- _Activity_:
Everything below from the line with "nicht gegen den 45 Meter hohen F" through the line with "8. Untuk siapa" should be copied exactly, and nothing else; leave out the pictures.

- _Records for the task_:
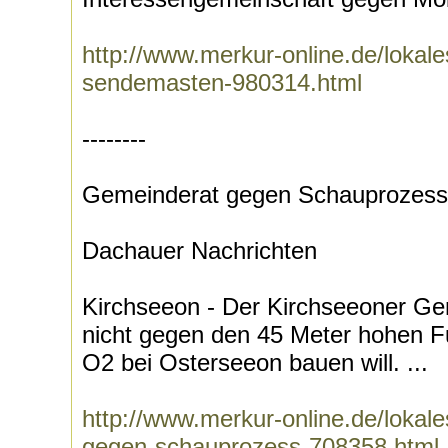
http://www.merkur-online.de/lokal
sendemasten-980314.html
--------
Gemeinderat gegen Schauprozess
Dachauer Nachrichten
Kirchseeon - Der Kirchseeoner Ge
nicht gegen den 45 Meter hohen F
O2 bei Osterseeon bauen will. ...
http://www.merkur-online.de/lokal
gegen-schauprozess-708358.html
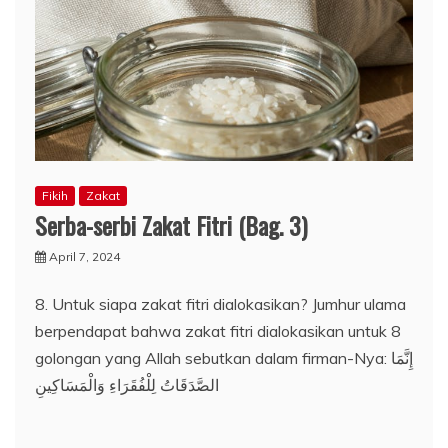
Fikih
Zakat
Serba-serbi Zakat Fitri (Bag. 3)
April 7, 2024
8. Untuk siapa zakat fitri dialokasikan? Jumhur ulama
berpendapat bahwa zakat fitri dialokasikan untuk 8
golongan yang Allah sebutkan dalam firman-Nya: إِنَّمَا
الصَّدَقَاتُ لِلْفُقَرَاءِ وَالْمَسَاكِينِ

- _Answer below_:
nicht gegen den 45 Meter hohen F
O2 bei Osterseeon bauen will. ...
http://www.merkur-online.de/lokal
gegen-schauprozess-708358.html
Fikih
Zakat
Serba-serbi Zakat Fitri (Bag. 3)
April 7, 2024
8. Untuk siapa zakat fitri dialokasikan? Jumhur ulama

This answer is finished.